Greenies to push up the price of food in Australia



AUSTRALIAN households are already pay the highest ever rates for electricity. Now get ready to start doing the same for food and clothing. Proposed drastic cuts to water allocations in the Murray-Darling Basin will hit farmers from Griffith to Narrabri and send supermarket prices soaring, industry experts said.

The Murray-Darling Basin Authority - an independent body charged with "restoring balance" in some of the country's most productive agricultural areas - released a proposal yesterday to cut up to 37 per cent from irrigators' water allotments.

The full cost is expected to be at least $1.1 billion in lost agricultural production, while some regional towns relying on irrigation farming may become ghost towns. The authority believes just 800 jobs will be lost, but the NSW Irrigators Council reckons that figure will be more like 17,000.

Regional Australia isn't happy but the flow-on effect will be felt as keenly in the city with more costly food and clothing, to go with already high cost-of-living pressure. "There will be riots in the streets, which is a colourful statement but this is clearly a plan to not only hurt our farmers but to depopulate regional Australia," Murrumbidgee Irrigation chairwoman Gillian Kirkup said.
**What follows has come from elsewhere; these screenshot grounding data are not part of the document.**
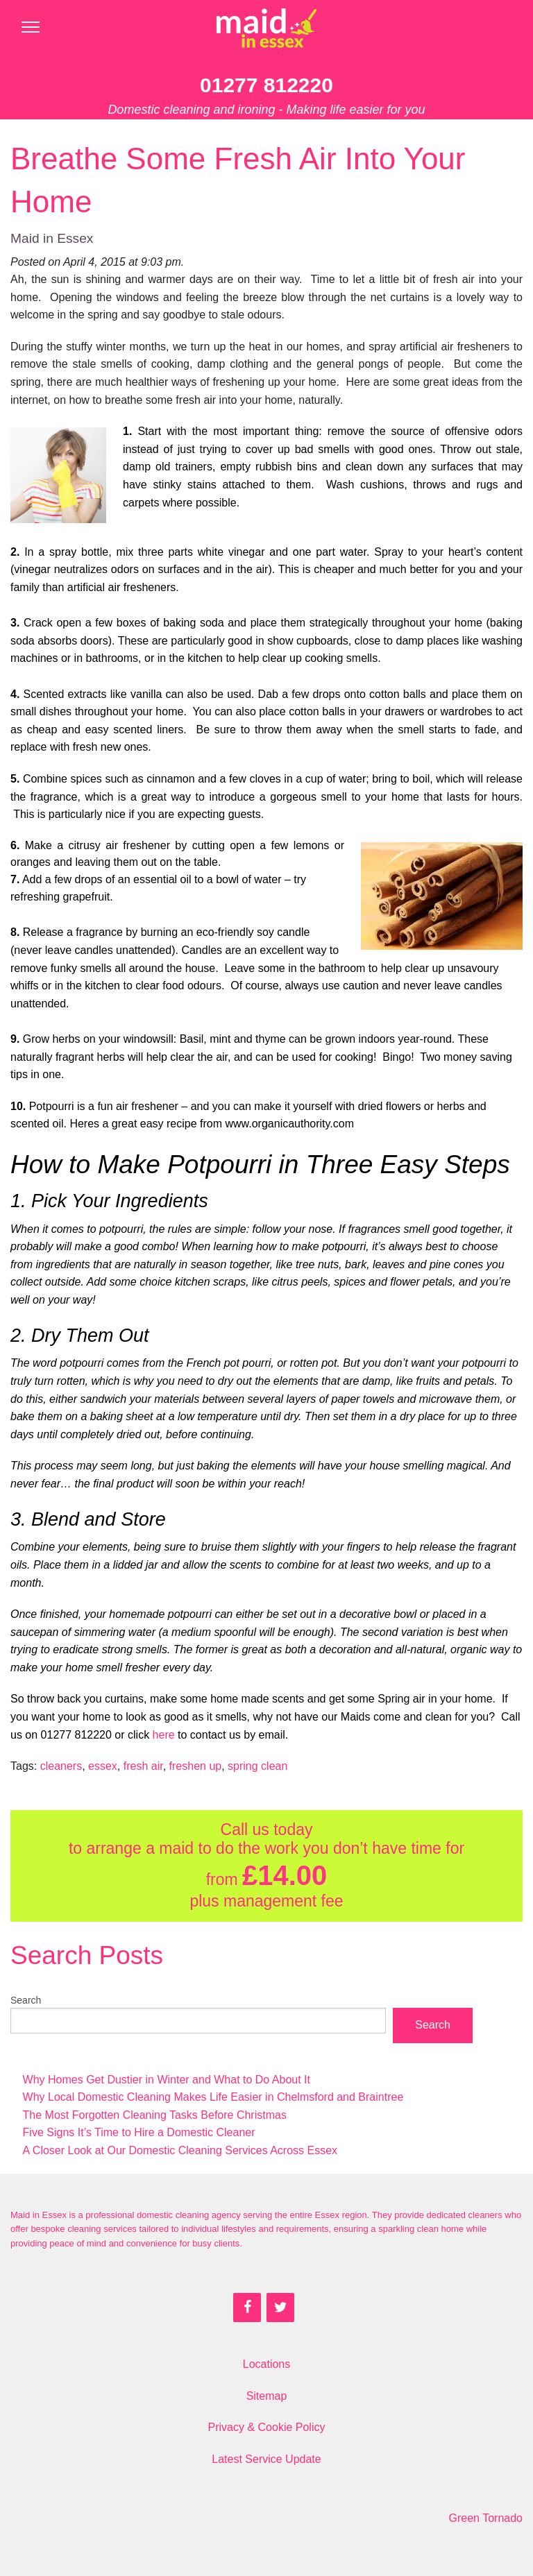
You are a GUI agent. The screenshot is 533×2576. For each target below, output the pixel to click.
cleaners (61, 1766)
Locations (267, 2364)
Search (25, 2000)
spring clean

In NSW, the report recommends cuts of up to 43 per cent in the Murrumbidgee and up to 37 per cent in the Murray and Gwydir as part of a plan to direct more water toward environmental purposes, such as desalination.

Farmers Association vice-president Peter Darley said the report could spell the end of farming as we know it. "They have put environmental flows ahead of food security, which is disgusting," Mr Darley said. "The cuts will push the price of food up but by how much only time will tell. But retailers will certainly capitalise on this."

The report also warns that tough restrictions on the use of Australia's most productive river network - the source of 40 per cent of our food - could push cotton farmers in the state's north to alternative crops, or right off the land. "Some service centres may become more welfare dependent," the Murray-Darling Basin Authority report [smugly] said.

The authority wants to raise environmental water flow [i.e. let the water run straight out to sea] from 58 per cent to 67-70 per cent in a bid to save native birds, fish and trees. The study is a "guide" for a draft report which will lead to a final document not expected before the end of 2011.